Task to complete: Your answer must be the lines from the one containing "Chức năng sản phẩm" through the last line below, copied exactly, with no pictures.

Material for the task Block Start

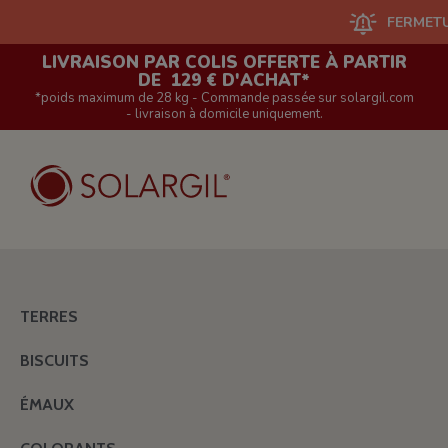
FERMETURE DU
LIVRAISON PAR COLIS OFFERTE À PARTIR
DE 129 € D'ACHAT*
*poids maximum de 28 kg - Commande passée sur solargil.com
- livraison à domicile uniquement.
TERRES
BISCUITS
ÉMAUX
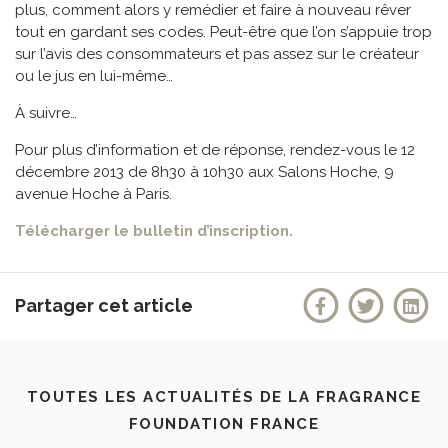
plus, comment alors y remédier et faire à nouveau rêver
tout en gardant ses codes. Peut-être que l’on s’appuie trop
sur l’avis des consommateurs et pas assez sur le créateur
ou le jus en lui-même…
À suivre…
Pour plus d’information et de réponse, rendez-vous le 12
décembre 2013 de 8h30 à 10h30 aux Salons Hoche, 9
avenue Hoche à Paris.
Télécharger le bulletin d’inscription.
Partager cet article
TOUTES LES ACTUALITÉS DE LA FRAGRANCE
FOUNDATION FRANCE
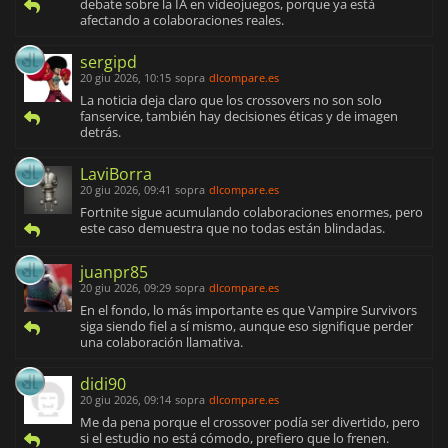
debate sobre la IA en videojuegos, porque ya está
afectando a colaboraciones reales.
sergipd
20 giu 2026, 10:15
sopra
dlcompare.es
La noticia deja claro que los crossovers no son solo
fanservice, también hay decisiones éticas y de imagen
detrás.
LaviBorra
20 giu 2026, 09:41
sopra
dlcompare.es
Fortnite sigue acumulando colaboraciones enormes, pero
este caso demuestra que no todas están blindadas.
juanpr85
20 giu 2026, 09:29
sopra
dlcompare.es
En el fondo, lo más importante es que Vampire Survivors
siga siendo fiel a sí mismo, aunque eso signifique perder
una colaboración llamativa.
didi90
20 giu 2026, 09:14
sopra
dlcompare.es
Me da pena porque el crossover podía ser divertido, pero
si el estudio no está cómodo, prefiero que lo frenen.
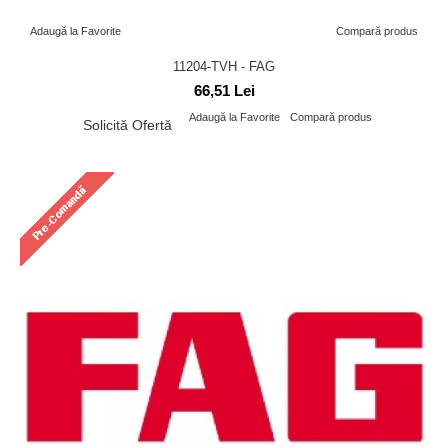
Adaugă la Favorite
Compară produs
11204-TVH - FAG
66,51 Lei
Adaugă la Favorite
Compară produs
Solicită Ofertă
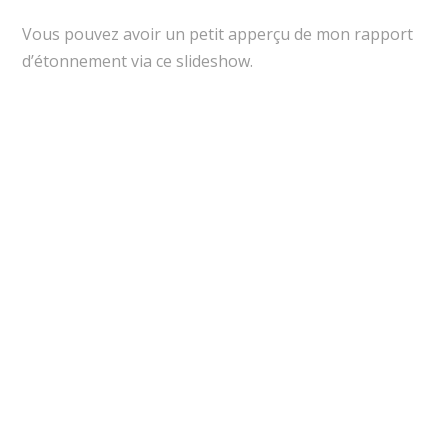
Vous pouvez avoir un petit apperçu de mon rapport
d’étonnement via ce slideshow.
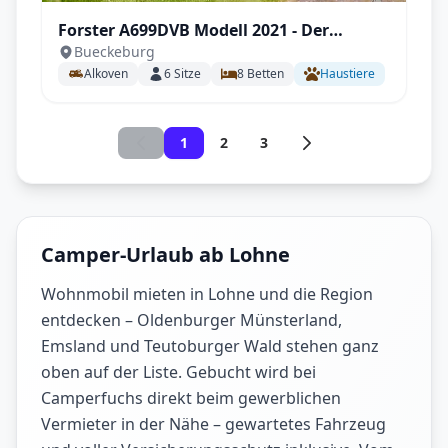
Forster A699DVB Modell 2021 - Der
Bueckeburg
Familienversteher
Alkoven
6
Sitze
8
Betten
Haustiere
1
2
3
Camper-Urlaub ab Lohne
Wohnmobil mieten in Lohne und die Region
entdecken – Oldenburger Münsterland,
Emsland und Teutoburger Wald stehen ganz
oben auf der Liste. Gebucht wird bei
Camperfuchs direkt beim gewerblichen
Vermieter in der Nähe – gewartetes Fahrzeug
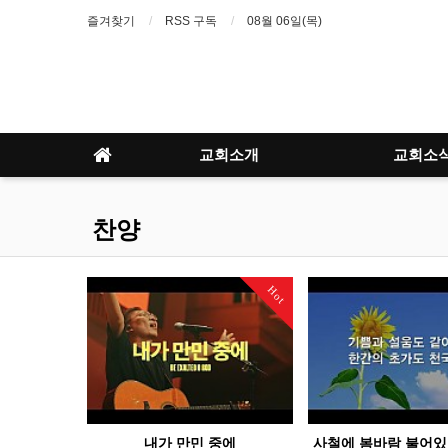
즐겨찾기
RSS 구독
08월 06일(목)
교회소개
교회소
찬양
Hot
내가 만민 중에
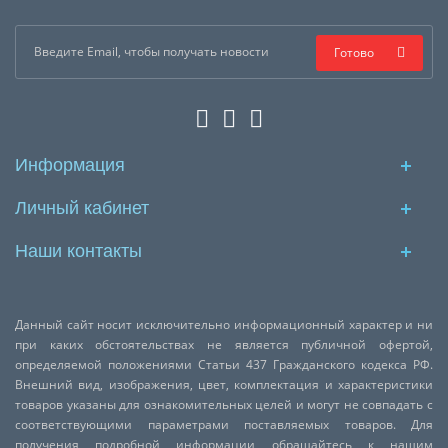
Готово
Информация
Личный кабинет
Наши контакты
Данный сайт носит исключительно информационный характер и ни
при каких обстоятельствах не является публичной офертой,
определяемой положениями Статьи 437 Гражданского кодекса РФ.
Внешний вид, изображения, цвет, комплектация и характеристики
товаров указаны для ознакомительных целей и могут не совпадать с
соответствующими параметрами поставляемых товаров. Для
получения подробной информации обращайтесь к нашим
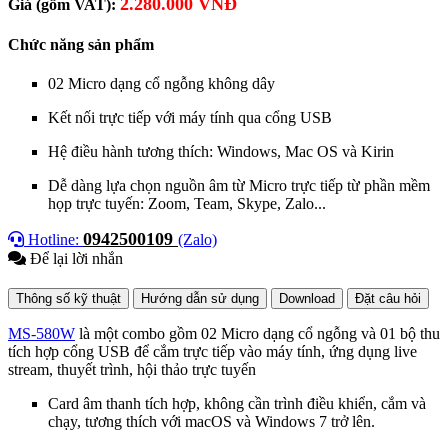
2.280.000 VNĐ
Giá (gồm VAT):
Chức năng sản phẩm
02 Micro dạng cổ ngỗng không dây
Kết nối trực tiếp với máy tính qua cổng USB
Hệ điều hành tương thích: Windows, Mac OS và Kirin
Dễ dàng lựa chọn nguồn âm từ Micro trực tiếp từ phần mềm
họp trực tuyến: Zoom, Team, Skype, Zalo...
0942500109
Hotline:
(Zalo)
Để lại lời nhắn
Thông số kỹ thuật
Hướng dẫn sử dụng
Download
Đặt câu hỏi
MS-580W
là một combo gồm 02 Micro dạng cổ ngỗng và 01 bộ thu
tích hợp cổng USB để cắm trực tiếp vào máy tính, ứng dụng live
stream, thuyết trình, hội thảo trực tuyến
Card âm thanh tích hợp, không cần trình điều khiển, cắm và
chạy, tương thích với macOS và Windows 7 trở lên.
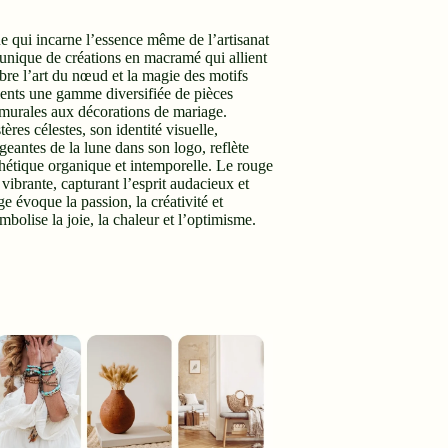
qui incarne l’essence même de l’artisanat
unique de créations en macramé qui allient
èbre l’art du nœud et la magie des motifs
clients une gamme diversifiée de pièces
 murales aux décorations de mariage.
tères célestes, son identité visuelle,
geantes de la lune dans son logo, reflète
étique organique et intemporelle. Le rouge
 vibrante, capturant l’esprit audacieux et
e évoque la passion, la créativité et
mbolise la joie, la chaleur et l’optimisme.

Material for the task Block End

Answer:
Chức năng sản phẩm
02 Micro dạng cổ ngỗng không dây
Kết nối trực tiếp với máy tính qua cổng USB
Hệ điều hành tương thích: Windows, Mac OS và Kirin
Dễ dàng lựa chọn nguồn âm từ Micro trực tiếp từ phần mềm
họp trực tuyến: Zoom, Team, Skype, Zalo...
0942500109
Hotline:
(Zalo)
Để lại lời nhắn
Thông số kỹ thuật
Hướng dẫn sử dụng
Download
Đặt câu hỏi
MS-580W
là một combo gồm 02 Micro dạng cổ ngỗng và 01 bộ thu
tích hợp cổng USB để cắm trực tiếp vào máy tính, ứng dụng live
stream, thuyết trình, hội thảo trực tuyến
Card âm thanh tích hợp, không cần trình điều khiển, cắm và
chạy, tương thích với macOS và Windows 7 trở lên.
qui incarne l’essence même de l’artisanat
unique de créations en macramé qui allient
èbre l’art du nœud et la magie des motifs
clients une gamme diversifiée de pièces
 murales aux décorations de mariage.
tères célestes, son identité visuelle,
geantes de la lune dans son logo, reflète
étique organique et intemporelle. Le rouge
 vibrante, capturant l’esprit audacieux et
e évoque la passion, la créativité et
mbolise la joie, la chaleur et l’optimisme.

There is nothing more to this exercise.